Vision Transformers (ViTs) have achieved state-of-the-art performance on
various computer vision applications. These models, however, have considerable
storage and computational overheads, making their deployment and efficient
inference on edge devices challenging. Quantization is a promising approach to
reducing model complexity; unfortunately, existing efforts to quantize ViTs are
simulated quantization (aka fake quantization), which remains floating-point
arithmetic during inference and thus contributes little to model acceleration.

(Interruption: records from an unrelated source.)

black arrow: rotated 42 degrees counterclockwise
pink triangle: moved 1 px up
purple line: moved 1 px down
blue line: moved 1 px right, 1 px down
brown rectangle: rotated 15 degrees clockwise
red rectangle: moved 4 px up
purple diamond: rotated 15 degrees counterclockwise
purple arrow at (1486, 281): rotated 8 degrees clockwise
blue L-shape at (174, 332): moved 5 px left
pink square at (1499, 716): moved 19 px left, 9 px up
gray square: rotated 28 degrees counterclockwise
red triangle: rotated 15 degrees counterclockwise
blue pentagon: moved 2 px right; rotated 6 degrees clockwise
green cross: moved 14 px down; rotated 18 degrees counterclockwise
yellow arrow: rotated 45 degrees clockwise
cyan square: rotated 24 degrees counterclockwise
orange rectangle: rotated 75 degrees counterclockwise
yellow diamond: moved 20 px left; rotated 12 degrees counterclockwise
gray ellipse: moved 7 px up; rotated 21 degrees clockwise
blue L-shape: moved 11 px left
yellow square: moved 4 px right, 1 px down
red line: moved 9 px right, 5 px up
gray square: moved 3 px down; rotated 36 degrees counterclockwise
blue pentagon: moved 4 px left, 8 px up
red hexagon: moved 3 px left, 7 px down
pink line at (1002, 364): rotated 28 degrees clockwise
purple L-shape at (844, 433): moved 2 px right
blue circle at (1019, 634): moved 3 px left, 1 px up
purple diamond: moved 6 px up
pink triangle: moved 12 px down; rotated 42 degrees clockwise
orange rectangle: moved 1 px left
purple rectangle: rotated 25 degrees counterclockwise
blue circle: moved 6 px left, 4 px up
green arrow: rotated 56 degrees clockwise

In this paper, we propose I-ViT, an integer-only quantization scheme for ViTs,
to enable ViTs to perform the entire computational graph of inference with
integer operations and bit-shifting and no floating-point operations. In I-ViT,
linear operations (e.g., MatMul and Dense) follow the integer-only pipeline
with dyadic arithmetic, and non-linear operations (e.g., Softmax, GELU, and
LayerNorm) are approximated by the proposed light-weight integer-only
arithmetic methods. In particular, I-ViT applies the proposed Shiftmax and
ShiftGELU, which are designed to use integer bit-shifting to approximate the
corresponding floating-point operations. We evaluate I-ViT on various benchmark
models and the results show that integer-only INT8 quantization achieves
comparable (or even higher) accuracy to the full-precision (FP) baseline.
Furthermore, we utilize TVM for practical hardware deployment on the GPU's
integer arithmetic units, achieving 3.72~4.11× inference speedup
compared to the FP model